§ **TASK GOAL**:
All lines with the word "Akun" are to be found and copied from the listing.

§ **AVAILABLE DATA**:

'''

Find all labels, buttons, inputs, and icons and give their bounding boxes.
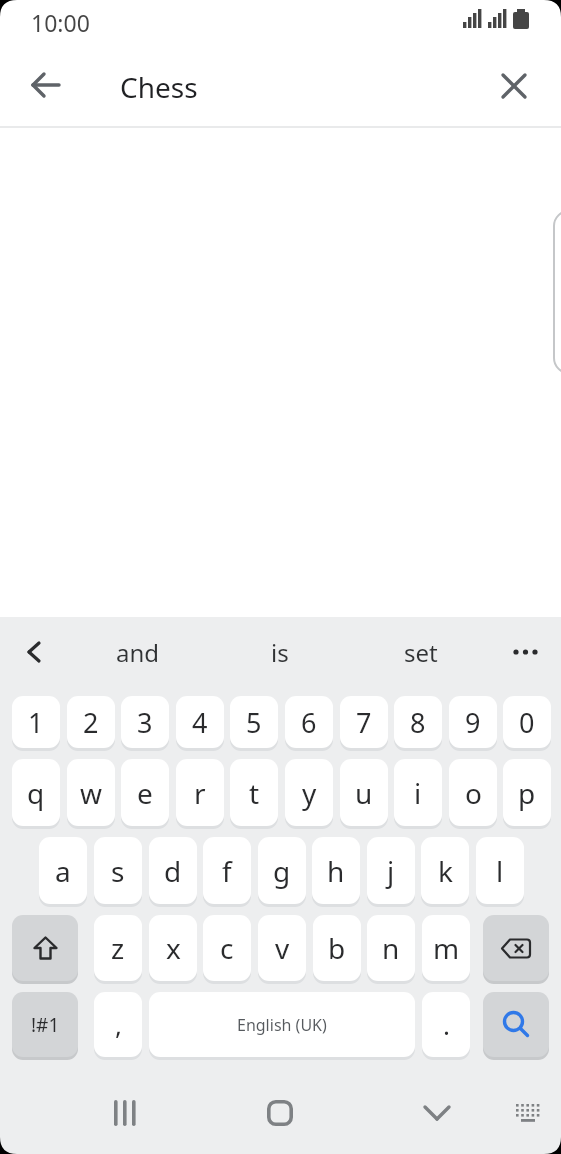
button[interactable]: o (449, 759, 497, 826)
staticText: English (UK) (237, 1014, 327, 1036)
button[interactable]: 9 (449, 696, 497, 748)
button[interactable]: w (67, 759, 115, 826)
button[interactable]: is (220, 630, 340, 674)
button[interactable] (10, 630, 58, 674)
button[interactable]: t (230, 759, 278, 826)
staticText: 1 (28, 704, 44, 741)
button[interactable]: 3 (121, 696, 169, 748)
staticText: v (275, 929, 290, 967)
button[interactable]: r (176, 759, 224, 826)
button[interactable] (483, 915, 549, 981)
staticText: e (137, 774, 153, 812)
button[interactable]: a (39, 837, 87, 904)
staticText: 7 (356, 704, 372, 741)
button[interactable] (412, 1088, 462, 1138)
button[interactable]: y (285, 759, 333, 826)
staticText: 2 (83, 704, 99, 741)
staticText: n (382, 929, 400, 967)
button[interactable] (20, 60, 72, 112)
staticText: , (115, 1007, 122, 1042)
staticText: set (404, 636, 438, 669)
staticText: k (438, 852, 453, 890)
button[interactable]: q (12, 759, 60, 826)
button[interactable] (503, 1088, 553, 1138)
staticText: 5 (246, 704, 262, 741)
button[interactable]: set (361, 630, 481, 674)
staticText: g (273, 852, 291, 890)
button[interactable]: English (UK) (149, 992, 415, 1057)
staticText: a (55, 852, 71, 890)
staticText: 4 (192, 704, 208, 741)
button[interactable]: d (149, 837, 197, 904)
staticText: h (327, 852, 345, 890)
staticText: . (443, 1007, 450, 1042)
staticText: o (465, 774, 482, 812)
button[interactable]: e (121, 759, 169, 826)
staticText: r (194, 774, 206, 812)
button[interactable]: n (367, 915, 415, 981)
button[interactable]: b (313, 915, 361, 981)
staticText: m (433, 929, 460, 967)
staticText: u (355, 774, 373, 812)
button[interactable] (500, 630, 552, 674)
staticText: x (166, 929, 181, 967)
staticText: 6 (301, 704, 317, 741)
button[interactable]: 4 (176, 696, 224, 748)
button[interactable]: 1 (12, 696, 60, 748)
button[interactable]: l (476, 837, 524, 904)
staticText: w (80, 774, 103, 812)
staticText: is (271, 636, 289, 669)
staticText: Chess (120, 68, 198, 106)
staticText: !#1 (31, 1012, 60, 1038)
button[interactable]: v (258, 915, 306, 981)
button[interactable] (12, 915, 78, 981)
button[interactable]: k (421, 837, 469, 904)
button[interactable]: 5 (230, 696, 278, 748)
button[interactable]: . (422, 992, 470, 1057)
staticText: z (111, 929, 125, 967)
button[interactable] (488, 60, 540, 112)
button[interactable]: s (94, 837, 142, 904)
button[interactable] (255, 1088, 305, 1138)
button[interactable]: f (203, 837, 251, 904)
button[interactable]: x (149, 915, 197, 981)
button[interactable]: , (94, 992, 142, 1057)
staticText: s (111, 852, 125, 890)
button[interactable]: i (394, 759, 442, 826)
button[interactable]: and (78, 630, 198, 674)
staticText: l (496, 852, 504, 890)
button[interactable]: j (367, 837, 415, 904)
button[interactable]: 8 (394, 696, 442, 748)
staticText: y (302, 774, 317, 812)
staticText: b (328, 929, 346, 967)
staticText: f (222, 852, 232, 890)
staticText: 0 (519, 704, 535, 741)
button[interactable]: p (503, 759, 551, 826)
staticText: j (387, 852, 395, 890)
button[interactable]: u (340, 759, 388, 826)
staticText: q (27, 774, 45, 812)
staticText: p (518, 774, 536, 812)
staticText: d (164, 852, 182, 890)
staticText: 9 (465, 704, 481, 741)
staticText: 3 (137, 704, 153, 741)
button[interactable]: z (94, 915, 142, 981)
button[interactable]: m (422, 915, 470, 981)
staticText: i (414, 774, 422, 812)
button[interactable]: c (203, 915, 251, 981)
button[interactable]: 7 (340, 696, 388, 748)
staticText: 10:00 (31, 7, 90, 38)
staticText: and (116, 636, 160, 669)
button[interactable]: !#1 (12, 992, 78, 1057)
staticText: t (249, 774, 260, 812)
button[interactable] (483, 992, 549, 1057)
button[interactable] (100, 1088, 150, 1138)
button[interactable]: 0 (503, 696, 551, 748)
button[interactable]: 2 (67, 696, 115, 748)
button[interactable]: h (312, 837, 360, 904)
staticText: 8 (410, 704, 426, 741)
button[interactable]: 6 (285, 696, 333, 748)
staticText: c (220, 929, 234, 967)
button[interactable]: g (258, 837, 306, 904)
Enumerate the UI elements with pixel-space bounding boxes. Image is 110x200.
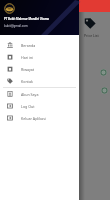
button[interactable]: Beranda [0, 39, 79, 51]
staticText: Hari ini [21, 55, 34, 60]
staticText: Log Out [21, 104, 35, 109]
button[interactable]: WhatsApp [100, 69, 107, 76]
button[interactable]: Riwayat [0, 63, 79, 75]
button[interactable]: Kontak [0, 75, 79, 87]
button[interactable]: Akun Saya [0, 88, 79, 100]
staticText: Kontak [21, 79, 33, 84]
staticText: Keluar Aplikasi [21, 116, 46, 121]
staticText: Beranda [21, 43, 36, 48]
button[interactable]: Hari ini [0, 51, 79, 63]
staticText: Riwayat [21, 67, 35, 72]
staticText: bukit@gmail.com [4, 24, 28, 28]
staticText: PT Bukit Makmur Mandiri Utama [4, 17, 50, 21]
staticText: Price List [84, 33, 99, 38]
button[interactable]: Log Out [0, 100, 79, 112]
button[interactable]: Price List [80, 13, 108, 38]
button[interactable]: Call [101, 87, 108, 94]
staticText: Akun Saya [21, 92, 39, 97]
button[interactable]: Keluar Aplikasi [0, 112, 79, 124]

'''

§ **YOUR SOLUTION**:
button[interactable]: Akun Saya [0, 88, 79, 100]
staticText: Akun Saya [21, 92, 39, 97]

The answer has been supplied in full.